Una de las imágenes más impactantes fue la de Beatriz Bianco, una jubilada de 87 años, quien fue empujada por un efectivo de la PFA, cayendo al suelo y golpeando su cabeza contra el asfalto. La mujer fue trasladada al Hospital Argerich con heridas. La escena de violencia fue ampliamente compartida en redes sociales, donde los usuarios expresaron su indignación.
Durante el operativo, al menos 31 personas fueron detenidas, varias por portar armas de fuego y objetos para lanzar contra la policía. Además, se reportaron seis heridos, tres de ellos agentes de la policía y otros tres de la Prefectura Naval. Los enfrentamientos también provocaron daños materiales en la zona, como la destrucción de patrulleros y la rotura de baldosas en las calles cercanas al Congreso.
El gobierno, a través de la ministra de Seguridad, Patricia Bullrich, advirtió que tomará medidas estrictas contra los «barras bravas» y otros participantes que intenten generar caos durante las protestas.
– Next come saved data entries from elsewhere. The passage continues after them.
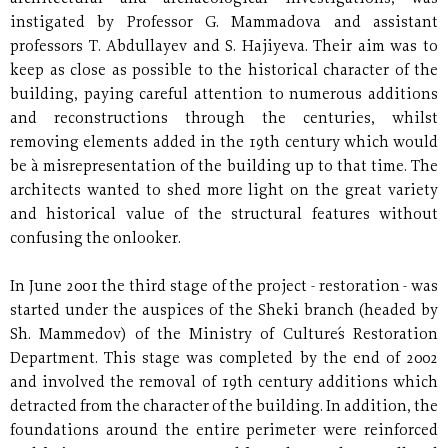
instigated by Professor G. Mammadova and assistant
professors T. Abdullayev and S. Hajiyeva. Their aim was to
keep as close as possible to the historical character of the
building, paying careful attention to numerous additions
and reconstructions through the centuries, whilst
removing elements added in the 19th century which would
be à misrepresentation of the building up to that time. The
architects wanted to shed more light on the great variety
and historical value of the structural features without
confusing the onlooker.
In June 2001 the third stage of the project - restoration - was
started under the auspices of the Sheki branch (headed by
Sh. Mammedov) of the Ministry of Culture´s Restoration
Department. This stage was completed by the end of 2002
and involved the removal of 19th century additions which
detracted from the character of the building. In addition, the
foundations around the entire perimeter were reinforced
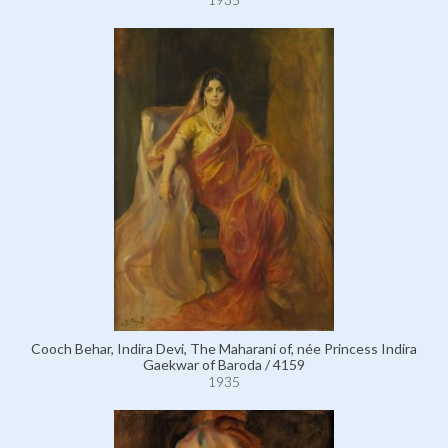
Cooch Behar, Indira Devi, The Maharani of, née Princess Indira
Gaekwar of Baroda / 4159
1935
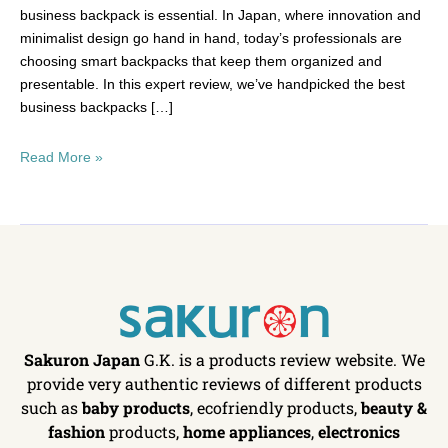
business backpack is essential. In Japan, where innovation and
minimalist design go hand in hand, today’s professionals are
choosing smart backpacks that keep them organized and
presentable. In this expert review, we’ve handpicked the best
business backpacks […]
Read More »
Sakuron Japan
G.K. is a products review website. We
provide very authentic reviews of different products
such as
baby products
, ecofriendly products,
beauty &
fashion
products,
home appliances
,
electronics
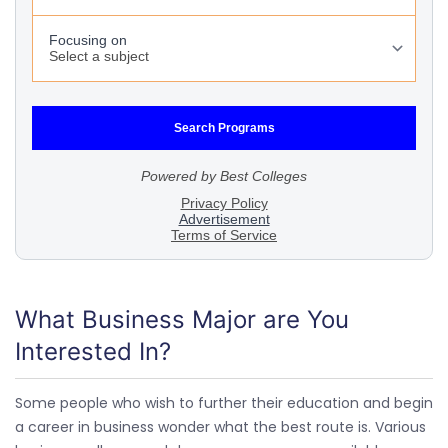
What Business Major are You
Interested In?
Some people who wish to further their education and begin
a career in business wonder what the best route is. Various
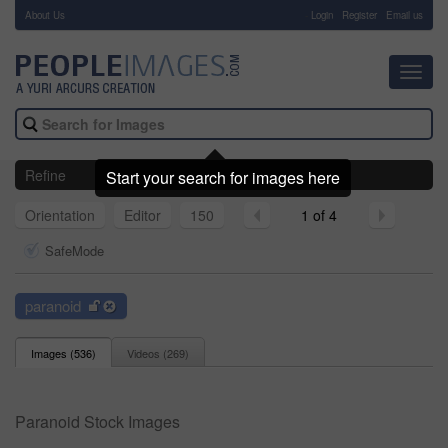
About Us
-
Login
Register
Email us
Toggl
navig
Refine
Start your search for images here
Orientation
Editor
150
1 of 4
SafeMode
paranoid
Images (
536
)
Videos (
269
)
Paranoid Stock Images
A pesar de los esfuerzos por mantener el orden, la situación en las inmediaciones del Congreso continuó siendo tensa, con manifestantes dispuestos a resistir la represión y continuar su lucha por los derechos de los jubilados.
El senador Martín Lousteau y otros líderes de la oposición denunciaron que el ajuste a los jubilados es «cruel» y responsabilizaron al gobierno de los incidentes ocurridos. Mientras tanto, el diputado Sergio Palazzo, quien abandonó la sesión en el Congreso para apoyar la protesta, cargó contra la represión y afirmó que la violencia es “institucional”.
El saldo final de la manifestación dejó claro que la lucha por los derechos de los jubilados sigue siendo un tema candente en la política nacional, con un creciente malestar en las calles y en el Congreso.